[Page segmentation data]
= Beginning of Section =

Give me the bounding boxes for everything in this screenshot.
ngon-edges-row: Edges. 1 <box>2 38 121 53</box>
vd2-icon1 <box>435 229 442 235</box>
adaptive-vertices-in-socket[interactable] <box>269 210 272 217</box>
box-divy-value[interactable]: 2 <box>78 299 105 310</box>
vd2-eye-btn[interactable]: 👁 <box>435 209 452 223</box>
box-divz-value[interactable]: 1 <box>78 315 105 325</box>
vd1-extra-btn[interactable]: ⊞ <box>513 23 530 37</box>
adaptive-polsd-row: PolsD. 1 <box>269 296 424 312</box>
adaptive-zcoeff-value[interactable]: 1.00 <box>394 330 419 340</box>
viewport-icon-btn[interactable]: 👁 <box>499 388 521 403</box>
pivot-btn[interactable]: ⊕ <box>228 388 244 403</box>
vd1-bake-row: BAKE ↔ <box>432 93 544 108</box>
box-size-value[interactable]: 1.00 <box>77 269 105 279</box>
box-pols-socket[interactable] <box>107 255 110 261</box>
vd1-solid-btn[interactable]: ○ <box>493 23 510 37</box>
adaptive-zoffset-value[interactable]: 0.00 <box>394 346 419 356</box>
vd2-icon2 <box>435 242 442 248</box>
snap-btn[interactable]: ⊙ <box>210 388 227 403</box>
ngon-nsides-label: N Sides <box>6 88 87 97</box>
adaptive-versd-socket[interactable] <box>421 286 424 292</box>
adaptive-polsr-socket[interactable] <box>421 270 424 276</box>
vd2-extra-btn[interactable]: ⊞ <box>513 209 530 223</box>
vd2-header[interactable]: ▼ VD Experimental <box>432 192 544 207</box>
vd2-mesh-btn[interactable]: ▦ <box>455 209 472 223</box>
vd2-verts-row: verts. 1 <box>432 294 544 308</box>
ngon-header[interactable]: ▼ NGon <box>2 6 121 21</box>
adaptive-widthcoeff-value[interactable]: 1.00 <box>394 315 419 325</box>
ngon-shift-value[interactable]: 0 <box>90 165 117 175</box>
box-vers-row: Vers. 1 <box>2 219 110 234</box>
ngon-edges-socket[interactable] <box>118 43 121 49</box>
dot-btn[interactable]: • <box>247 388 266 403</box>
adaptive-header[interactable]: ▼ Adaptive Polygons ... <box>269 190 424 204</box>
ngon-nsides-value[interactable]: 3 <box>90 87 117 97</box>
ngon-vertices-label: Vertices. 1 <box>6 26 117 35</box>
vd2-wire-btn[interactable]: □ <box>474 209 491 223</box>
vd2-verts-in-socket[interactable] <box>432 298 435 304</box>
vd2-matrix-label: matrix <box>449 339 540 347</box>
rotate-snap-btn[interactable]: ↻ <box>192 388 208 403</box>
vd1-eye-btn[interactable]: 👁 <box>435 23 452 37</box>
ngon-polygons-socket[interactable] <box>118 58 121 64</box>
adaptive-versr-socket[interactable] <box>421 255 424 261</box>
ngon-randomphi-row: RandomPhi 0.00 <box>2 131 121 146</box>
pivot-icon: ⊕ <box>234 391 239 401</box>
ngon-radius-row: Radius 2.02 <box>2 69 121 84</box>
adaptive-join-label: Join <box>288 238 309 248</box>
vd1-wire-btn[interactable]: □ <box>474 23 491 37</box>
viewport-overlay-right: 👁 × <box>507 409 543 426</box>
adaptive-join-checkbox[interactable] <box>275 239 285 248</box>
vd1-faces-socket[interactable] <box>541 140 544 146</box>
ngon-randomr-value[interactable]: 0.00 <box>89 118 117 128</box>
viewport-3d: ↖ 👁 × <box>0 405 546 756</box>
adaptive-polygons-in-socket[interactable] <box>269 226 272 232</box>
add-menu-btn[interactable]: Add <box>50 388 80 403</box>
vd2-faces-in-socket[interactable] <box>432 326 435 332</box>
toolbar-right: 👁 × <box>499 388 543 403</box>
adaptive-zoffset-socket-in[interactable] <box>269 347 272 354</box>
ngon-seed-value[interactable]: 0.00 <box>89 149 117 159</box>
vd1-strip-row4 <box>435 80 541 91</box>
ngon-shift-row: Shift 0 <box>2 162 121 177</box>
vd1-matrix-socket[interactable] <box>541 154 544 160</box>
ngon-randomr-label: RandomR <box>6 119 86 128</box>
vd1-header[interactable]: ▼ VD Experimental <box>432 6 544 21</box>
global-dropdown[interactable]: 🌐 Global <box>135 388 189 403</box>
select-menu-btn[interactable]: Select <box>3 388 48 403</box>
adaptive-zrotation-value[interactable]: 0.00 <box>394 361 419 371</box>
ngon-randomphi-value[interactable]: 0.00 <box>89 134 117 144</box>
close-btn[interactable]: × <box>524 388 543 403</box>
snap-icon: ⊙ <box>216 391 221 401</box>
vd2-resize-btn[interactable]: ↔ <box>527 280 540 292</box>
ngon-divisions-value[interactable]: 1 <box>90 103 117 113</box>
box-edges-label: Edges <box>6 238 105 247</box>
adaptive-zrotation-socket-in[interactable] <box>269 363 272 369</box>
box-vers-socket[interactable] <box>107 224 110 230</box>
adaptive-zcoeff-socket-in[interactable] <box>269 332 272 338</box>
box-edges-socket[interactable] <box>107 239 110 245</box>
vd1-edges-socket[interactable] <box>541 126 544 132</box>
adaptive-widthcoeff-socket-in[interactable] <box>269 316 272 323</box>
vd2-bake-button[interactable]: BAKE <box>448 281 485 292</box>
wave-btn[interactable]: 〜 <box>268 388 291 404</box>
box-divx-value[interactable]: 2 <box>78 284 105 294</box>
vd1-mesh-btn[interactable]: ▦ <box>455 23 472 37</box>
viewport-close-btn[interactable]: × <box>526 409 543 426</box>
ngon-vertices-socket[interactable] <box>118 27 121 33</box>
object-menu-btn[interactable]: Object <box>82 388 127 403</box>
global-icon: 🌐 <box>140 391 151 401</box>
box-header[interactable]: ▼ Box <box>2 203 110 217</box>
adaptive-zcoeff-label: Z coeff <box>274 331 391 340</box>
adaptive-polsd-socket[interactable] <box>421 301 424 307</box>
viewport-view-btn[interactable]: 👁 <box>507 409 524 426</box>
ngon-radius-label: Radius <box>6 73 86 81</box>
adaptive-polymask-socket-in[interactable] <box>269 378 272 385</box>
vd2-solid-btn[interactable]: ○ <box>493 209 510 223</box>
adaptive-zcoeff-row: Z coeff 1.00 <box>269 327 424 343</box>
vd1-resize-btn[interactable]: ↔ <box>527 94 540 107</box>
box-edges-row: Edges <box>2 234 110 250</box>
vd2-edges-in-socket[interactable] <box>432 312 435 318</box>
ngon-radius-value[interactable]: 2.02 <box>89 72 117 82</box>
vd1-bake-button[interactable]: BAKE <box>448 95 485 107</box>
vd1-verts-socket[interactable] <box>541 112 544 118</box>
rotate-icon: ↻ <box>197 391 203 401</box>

= End of Section =

▸ Exercise brief
In the lines above, every record is to be repeated exactly.

▸ Solution below
Give me the bounding boxes for everything in this screenshot.
ngon-edges-row: Edges. 1 <box>2 38 121 53</box>
vd2-icon1 <box>435 229 442 235</box>
adaptive-vertices-in-socket[interactable] <box>269 210 272 217</box>
box-divy-value[interactable]: 2 <box>78 299 105 310</box>
vd2-eye-btn[interactable]: 👁 <box>435 209 452 223</box>
box-divz-value[interactable]: 1 <box>78 315 105 325</box>
vd1-extra-btn[interactable]: ⊞ <box>513 23 530 37</box>
adaptive-polsd-row: PolsD. 1 <box>269 296 424 312</box>
adaptive-zcoeff-value[interactable]: 1.00 <box>394 330 419 340</box>
viewport-icon-btn[interactable]: 👁 <box>499 388 521 403</box>
pivot-btn[interactable]: ⊕ <box>228 388 244 403</box>
vd1-bake-row: BAKE ↔ <box>432 93 544 108</box>
box-size-value[interactable]: 1.00 <box>77 269 105 279</box>
box-pols-socket[interactable] <box>107 255 110 261</box>
vd1-solid-btn[interactable]: ○ <box>493 23 510 37</box>
adaptive-zoffset-value[interactable]: 0.00 <box>394 346 419 356</box>
vd2-icon2 <box>435 242 442 248</box>
snap-btn[interactable]: ⊙ <box>210 388 227 403</box>
ngon-nsides-label: N Sides <box>6 88 87 97</box>
adaptive-versd-socket[interactable] <box>421 286 424 292</box>
adaptive-polsr-socket[interactable] <box>421 270 424 276</box>
vd2-extra-btn[interactable]: ⊞ <box>513 209 530 223</box>
vd2-header[interactable]: ▼ VD Experimental <box>432 192 544 207</box>
vd2-mesh-btn[interactable]: ▦ <box>455 209 472 223</box>
vd2-verts-row: verts. 1 <box>432 294 544 308</box>
ngon-header[interactable]: ▼ NGon <box>2 6 121 21</box>
adaptive-widthcoeff-value[interactable]: 1.00 <box>394 315 419 325</box>
ngon-shift-value[interactable]: 0 <box>90 165 117 175</box>
box-vers-row: Vers. 1 <box>2 219 110 234</box>
ngon-edges-socket[interactable] <box>118 43 121 49</box>
dot-btn[interactable]: • <box>247 388 266 403</box>
adaptive-header[interactable]: ▼ Adaptive Polygons ... <box>269 190 424 204</box>
ngon-nsides-value[interactable]: 3 <box>90 87 117 97</box>
ngon-vertices-label: Vertices. 1 <box>6 26 117 35</box>
vd2-wire-btn[interactable]: □ <box>474 209 491 223</box>
vd2-verts-in-socket[interactable] <box>432 298 435 304</box>
vd2-matrix-label: matrix <box>449 339 540 347</box>
rotate-snap-btn[interactable]: ↻ <box>192 388 208 403</box>
vd1-eye-btn[interactable]: 👁 <box>435 23 452 37</box>
ngon-polygons-socket[interactable] <box>118 58 121 64</box>
adaptive-versr-socket[interactable] <box>421 255 424 261</box>
ngon-randomphi-row: RandomPhi 0.00 <box>2 131 121 146</box>
pivot-icon: ⊕ <box>234 391 239 401</box>
ngon-radius-row: Radius 2.02 <box>2 69 121 84</box>
adaptive-join-label: Join <box>288 238 309 248</box>
vd1-wire-btn[interactable]: □ <box>474 23 491 37</box>
viewport-overlay-right: 👁 × <box>507 409 543 426</box>
adaptive-join-checkbox[interactable] <box>275 239 285 248</box>
vd1-faces-socket[interactable] <box>541 140 544 146</box>
ngon-randomr-value[interactable]: 0.00 <box>89 118 117 128</box>
viewport-3d: ↖ 👁 × <box>0 405 546 756</box>
adaptive-polygons-in-socket[interactable] <box>269 226 272 232</box>
add-menu-btn[interactable]: Add <box>50 388 80 403</box>
vd2-faces-in-socket[interactable] <box>432 326 435 332</box>
toolbar-right: 👁 × <box>499 388 543 403</box>
adaptive-zoffset-socket-in[interactable] <box>269 347 272 354</box>
ngon-seed-value[interactable]: 0.00 <box>89 149 117 159</box>
vd1-strip-row4 <box>435 80 541 91</box>
ngon-shift-row: Shift 0 <box>2 162 121 177</box>
vd1-matrix-socket[interactable] <box>541 154 544 160</box>
ngon-randomr-label: RandomR <box>6 119 86 128</box>
vd1-header[interactable]: ▼ VD Experimental <box>432 6 544 21</box>
global-dropdown[interactable]: 🌐 Global <box>135 388 189 403</box>
select-menu-btn[interactable]: Select <box>3 388 48 403</box>
adaptive-zrotation-value[interactable]: 0.00 <box>394 361 419 371</box>
ngon-randomphi-value[interactable]: 0.00 <box>89 134 117 144</box>
close-btn[interactable]: × <box>524 388 543 403</box>
snap-icon: ⊙ <box>216 391 221 401</box>
vd2-resize-btn[interactable]: ↔ <box>527 280 540 292</box>
ngon-divisions-value[interactable]: 1 <box>90 103 117 113</box>
box-edges-label: Edges <box>6 238 105 247</box>
adaptive-zrotation-socket-in[interactable] <box>269 363 272 369</box>
box-vers-socket[interactable] <box>107 224 110 230</box>
adaptive-zcoeff-socket-in[interactable] <box>269 332 272 338</box>
box-edges-socket[interactable] <box>107 239 110 245</box>
vd1-edges-socket[interactable] <box>541 126 544 132</box>
adaptive-widthcoeff-socket-in[interactable] <box>269 316 272 323</box>
vd2-bake-button[interactable]: BAKE <box>448 281 485 292</box>
wave-btn[interactable]: 〜 <box>268 388 291 404</box>
box-divx-value[interactable]: 2 <box>78 284 105 294</box>
vd1-mesh-btn[interactable]: ▦ <box>455 23 472 37</box>
viewport-close-btn[interactable]: × <box>526 409 543 426</box>
ngon-vertices-socket[interactable] <box>118 27 121 33</box>
object-menu-btn[interactable]: Object <box>82 388 127 403</box>
global-icon: 🌐 <box>140 391 151 401</box>
box-header[interactable]: ▼ Box <box>2 203 110 217</box>
adaptive-zcoeff-label: Z coeff <box>274 331 391 340</box>
adaptive-polsd-socket[interactable] <box>421 301 424 307</box>
viewport-view-btn[interactable]: 👁 <box>507 409 524 426</box>
ngon-radius-label: Radius <box>6 73 86 81</box>
adaptive-polymask-socket-in[interactable] <box>269 378 272 385</box>
vd2-solid-btn[interactable]: ○ <box>493 209 510 223</box>
adaptive-zcoeff-row: Z coeff 1.00 <box>269 327 424 343</box>
vd1-resize-btn[interactable]: ↔ <box>527 94 540 107</box>
box-edges-row: Edges <box>2 234 110 250</box>
vd2-edges-in-socket[interactable] <box>432 312 435 318</box>
ngon-radius-value[interactable]: 2.02 <box>89 72 117 82</box>
vd1-bake-button[interactable]: BAKE <box>448 95 485 107</box>
vd1-verts-socket[interactable] <box>541 112 544 118</box>
rotate-icon: ↻ <box>197 391 203 401</box>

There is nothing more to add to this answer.